When the freezing happens, the salt in the seawater is rejected, meaning the salinity in the surrounding seawater actually increases. But the more significant effect occurs when the sea ice then melts, and those now-saltless waters spread into the surrounding ocean.
As the Antarctic sea ice is growing, it has more ice to melt, which is what's creating the freshening. In the Arctic, which is losing sea ice all the time, it's possible that the reverse process is happening.
The Antarctic sea ice melts and refreezes each year, and at its maximum extent, the massive sheet surrounding Antarctica now covers around 18 million square kilometres (7 million square miles), which is about the combined land area of the US and Canada.
The researchers calculate that the sea ice increased in area by up to 20 percent between 1982 to 2008, which they suggest could be due to increased wind activity in the area, although nobody knows for sure.
"For the first time, we have been able to quantify these changes, which are presumably caused by stronger southerly winds during this period," says one of the team, Alex Haumann.
But there's also the possibility that the wind changes could be natural atmospheric variations, or an unexplained side effect of human activity, such as greenhouse gas emissions.
"This is something that we are currently not really sure of, and there's arguments that are in the one direction or the other," Haumann told Chelsea Harvey at The Washington Post.
As for what the ultimate environmental implications of freshening seawater could be, that's also up for debate – and we also don't know if this trend will continue, or it's just a temporary blip.
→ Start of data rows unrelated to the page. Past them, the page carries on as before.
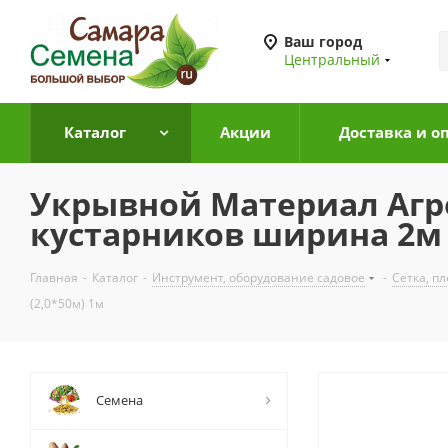
Ваш город
Центральный
Каталог
Акции
Доставка и о
Укрывной Материал Агро
кустарников ширина 2м 
Главная
-
Каталог
-
Инструмент, оборудование садовое
-
Сетка, п
(2,0*50м) 1м
Семена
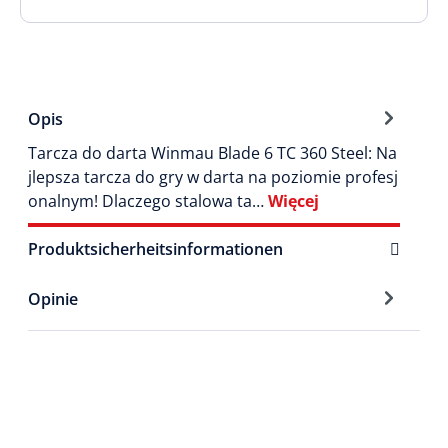
Opis
Tarcza do darta Winmau Blade 6 TC 360 Steel: Na
jlepsza tarcza do gry w darta na poziomie profesj
onalnym! Dlaczego stalowa ta…
Więcej
Produktsicherheitsinformationen
Opinie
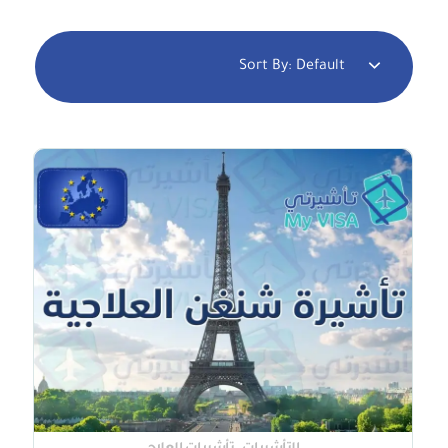
Sort By:
Default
When water becomes lower in salinity, the salty parts of it sink to the bottom – a process called stratification – and the overall water mass becomes more stable. While this makes water less capable of absorbing heat, there could be one upside.
"A more stable stratification could theoretically lead to a stronger uptake of carbon dioxide by the Southern Ocean, because less deep water that is rich in CO2 rises to the surface, where it releases carbon dioxide to the atmosphere," Gruber explained in a press release.
We won't know more about what the effects will be until scientists have a chance for further study – but the answers, when they come, could be of the utmost importance.
"In the past we have given far more attention to the sea ice changes in the Arctic because it is shrinking so dramatically," says Haumann.
"In the long term, however, changes in the Antarctic could be far more important for our climate, as they have a major influence on the planet's surface heat balance and the atmospheric carbon dioxide levels."
The findings are reported in Nature.